Dataset entries
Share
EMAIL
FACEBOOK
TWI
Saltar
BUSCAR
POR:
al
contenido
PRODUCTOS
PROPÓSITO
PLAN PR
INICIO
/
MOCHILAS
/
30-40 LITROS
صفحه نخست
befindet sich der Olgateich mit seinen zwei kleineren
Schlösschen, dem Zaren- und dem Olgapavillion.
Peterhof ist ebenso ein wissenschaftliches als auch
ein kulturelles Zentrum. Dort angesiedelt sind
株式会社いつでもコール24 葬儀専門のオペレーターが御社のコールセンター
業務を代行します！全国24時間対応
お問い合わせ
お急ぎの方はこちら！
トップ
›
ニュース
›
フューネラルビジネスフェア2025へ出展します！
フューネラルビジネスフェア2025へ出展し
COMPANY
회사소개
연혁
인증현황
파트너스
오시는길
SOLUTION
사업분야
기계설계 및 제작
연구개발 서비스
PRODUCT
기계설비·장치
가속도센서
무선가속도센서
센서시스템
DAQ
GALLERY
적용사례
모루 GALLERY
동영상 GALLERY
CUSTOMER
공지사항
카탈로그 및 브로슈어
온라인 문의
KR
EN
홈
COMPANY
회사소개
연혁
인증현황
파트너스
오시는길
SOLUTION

==

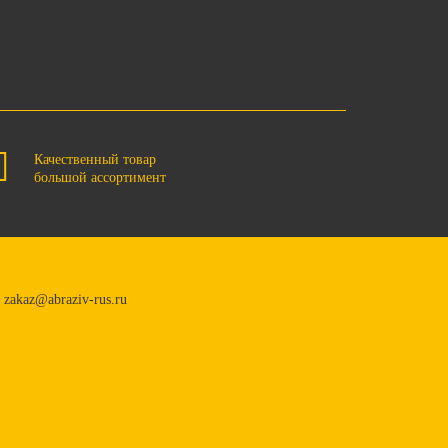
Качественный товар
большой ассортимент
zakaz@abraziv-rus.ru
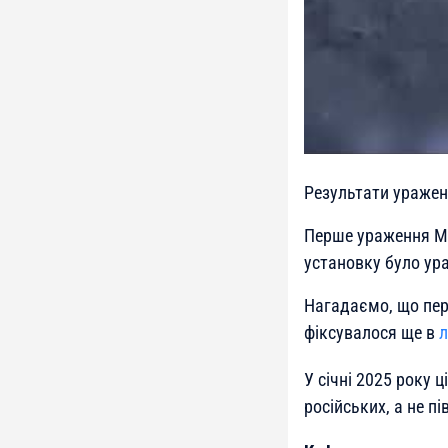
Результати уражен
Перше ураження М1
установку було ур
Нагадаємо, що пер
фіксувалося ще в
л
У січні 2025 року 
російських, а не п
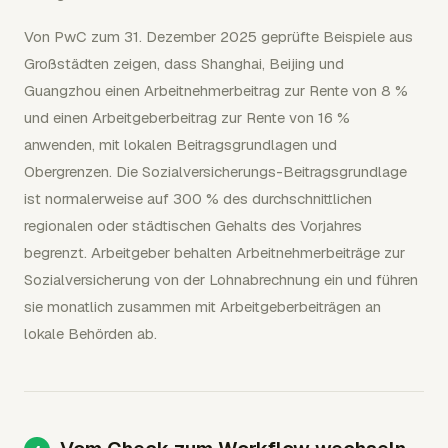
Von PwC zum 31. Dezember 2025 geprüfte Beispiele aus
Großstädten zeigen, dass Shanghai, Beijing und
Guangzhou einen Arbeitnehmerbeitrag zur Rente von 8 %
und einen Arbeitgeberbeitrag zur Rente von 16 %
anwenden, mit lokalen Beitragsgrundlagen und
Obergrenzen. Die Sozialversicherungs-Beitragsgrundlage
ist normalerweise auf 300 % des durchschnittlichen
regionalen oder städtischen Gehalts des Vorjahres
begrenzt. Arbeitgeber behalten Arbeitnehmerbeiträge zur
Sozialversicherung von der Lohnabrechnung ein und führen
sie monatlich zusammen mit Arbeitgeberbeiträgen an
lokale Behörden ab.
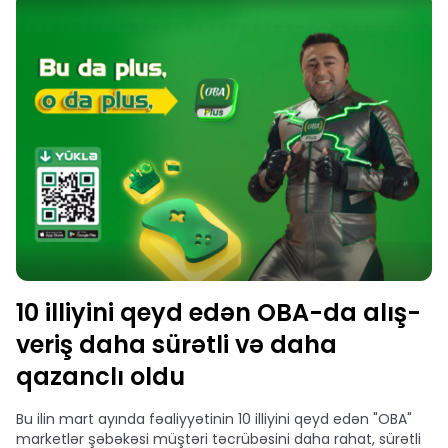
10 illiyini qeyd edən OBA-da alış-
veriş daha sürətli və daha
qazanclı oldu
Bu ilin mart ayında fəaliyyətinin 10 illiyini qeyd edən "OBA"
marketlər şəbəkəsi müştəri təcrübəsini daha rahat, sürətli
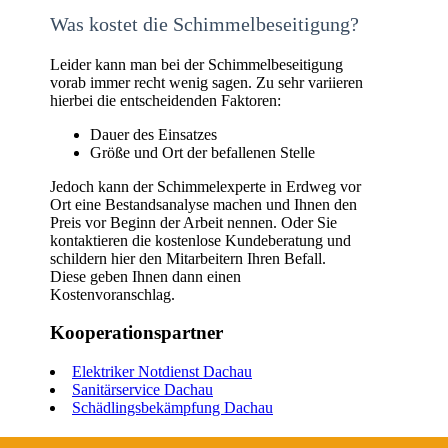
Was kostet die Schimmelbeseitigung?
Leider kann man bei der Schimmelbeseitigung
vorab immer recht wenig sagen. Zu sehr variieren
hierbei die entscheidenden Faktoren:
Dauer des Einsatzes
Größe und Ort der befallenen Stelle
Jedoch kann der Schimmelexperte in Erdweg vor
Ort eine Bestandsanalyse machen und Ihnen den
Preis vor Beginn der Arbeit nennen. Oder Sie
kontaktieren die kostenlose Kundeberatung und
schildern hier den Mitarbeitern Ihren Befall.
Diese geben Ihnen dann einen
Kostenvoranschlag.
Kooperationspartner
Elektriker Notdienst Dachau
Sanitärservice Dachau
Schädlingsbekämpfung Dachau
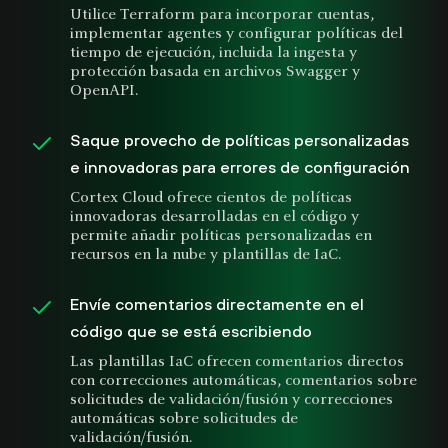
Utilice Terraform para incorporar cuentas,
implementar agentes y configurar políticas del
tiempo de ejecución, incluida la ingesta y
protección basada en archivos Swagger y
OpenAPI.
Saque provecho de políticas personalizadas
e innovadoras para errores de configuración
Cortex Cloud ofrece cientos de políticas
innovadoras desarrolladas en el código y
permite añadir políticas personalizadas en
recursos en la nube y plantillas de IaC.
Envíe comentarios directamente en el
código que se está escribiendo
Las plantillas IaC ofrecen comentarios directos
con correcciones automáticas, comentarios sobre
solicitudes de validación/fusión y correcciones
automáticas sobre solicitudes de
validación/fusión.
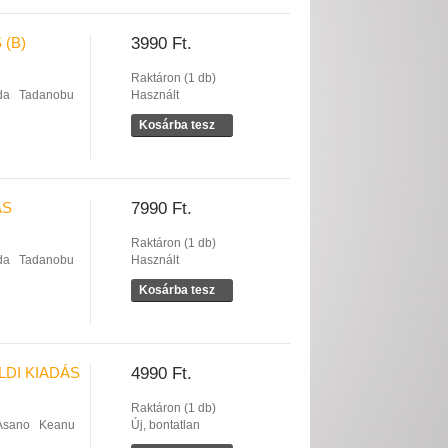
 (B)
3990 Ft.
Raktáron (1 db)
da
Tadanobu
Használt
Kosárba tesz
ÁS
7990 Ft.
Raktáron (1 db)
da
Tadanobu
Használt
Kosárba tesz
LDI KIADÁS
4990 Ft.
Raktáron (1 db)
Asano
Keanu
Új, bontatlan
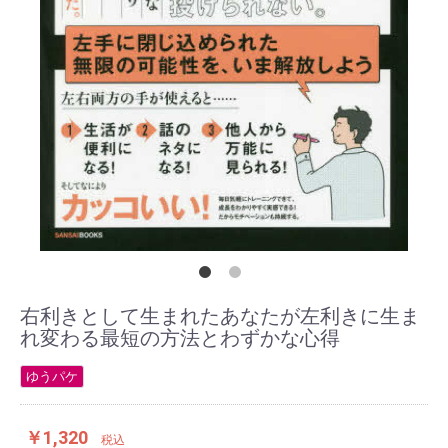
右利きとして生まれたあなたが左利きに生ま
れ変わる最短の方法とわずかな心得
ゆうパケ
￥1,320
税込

...

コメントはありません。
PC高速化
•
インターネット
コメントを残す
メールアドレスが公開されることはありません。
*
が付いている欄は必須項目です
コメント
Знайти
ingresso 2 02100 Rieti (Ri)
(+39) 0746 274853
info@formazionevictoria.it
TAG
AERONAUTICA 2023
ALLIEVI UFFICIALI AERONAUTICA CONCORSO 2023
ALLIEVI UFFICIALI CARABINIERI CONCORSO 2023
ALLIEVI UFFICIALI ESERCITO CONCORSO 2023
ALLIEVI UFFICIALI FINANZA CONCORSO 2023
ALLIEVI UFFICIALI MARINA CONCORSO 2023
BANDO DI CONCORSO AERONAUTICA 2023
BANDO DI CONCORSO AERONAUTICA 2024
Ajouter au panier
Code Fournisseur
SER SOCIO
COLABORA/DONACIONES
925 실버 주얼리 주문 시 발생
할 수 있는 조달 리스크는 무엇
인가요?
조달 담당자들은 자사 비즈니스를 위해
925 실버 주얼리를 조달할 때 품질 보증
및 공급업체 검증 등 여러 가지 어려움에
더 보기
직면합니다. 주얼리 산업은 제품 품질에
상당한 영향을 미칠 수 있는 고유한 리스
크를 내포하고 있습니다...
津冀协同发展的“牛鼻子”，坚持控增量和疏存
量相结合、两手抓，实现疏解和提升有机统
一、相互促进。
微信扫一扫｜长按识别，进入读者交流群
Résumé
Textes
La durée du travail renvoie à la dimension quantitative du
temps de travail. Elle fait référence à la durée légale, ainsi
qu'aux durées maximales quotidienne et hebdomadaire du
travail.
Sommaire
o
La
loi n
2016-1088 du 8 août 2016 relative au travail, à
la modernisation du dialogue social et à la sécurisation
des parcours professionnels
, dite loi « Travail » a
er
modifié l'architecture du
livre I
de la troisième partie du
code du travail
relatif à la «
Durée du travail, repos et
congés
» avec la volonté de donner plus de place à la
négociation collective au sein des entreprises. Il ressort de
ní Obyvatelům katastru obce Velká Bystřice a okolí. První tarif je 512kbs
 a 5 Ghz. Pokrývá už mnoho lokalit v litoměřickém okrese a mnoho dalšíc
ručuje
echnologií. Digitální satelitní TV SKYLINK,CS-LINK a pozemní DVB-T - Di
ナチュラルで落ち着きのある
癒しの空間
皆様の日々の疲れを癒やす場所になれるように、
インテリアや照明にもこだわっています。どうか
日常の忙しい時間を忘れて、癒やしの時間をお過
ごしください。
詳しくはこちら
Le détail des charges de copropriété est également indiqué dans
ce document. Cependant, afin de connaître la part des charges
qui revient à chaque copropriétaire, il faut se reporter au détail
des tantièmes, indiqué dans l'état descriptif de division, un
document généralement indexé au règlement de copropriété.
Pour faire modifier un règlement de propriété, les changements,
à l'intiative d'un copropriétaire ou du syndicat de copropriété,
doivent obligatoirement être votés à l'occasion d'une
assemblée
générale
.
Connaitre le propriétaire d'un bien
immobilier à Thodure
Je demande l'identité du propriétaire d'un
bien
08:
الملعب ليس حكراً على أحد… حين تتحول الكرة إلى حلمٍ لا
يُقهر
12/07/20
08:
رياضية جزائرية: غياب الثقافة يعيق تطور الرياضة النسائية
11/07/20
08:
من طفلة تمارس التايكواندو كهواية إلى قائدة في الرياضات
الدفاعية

> _About this exercise_
Given the data above, which lines hold the string "edən"? Return them.

> _Solution for this exercise_
10 illiyini qeyd edən OBA-da alış-
Bu ilin mart ayında fəaliyyətinin 10 illiyini qeyd edən "OBA"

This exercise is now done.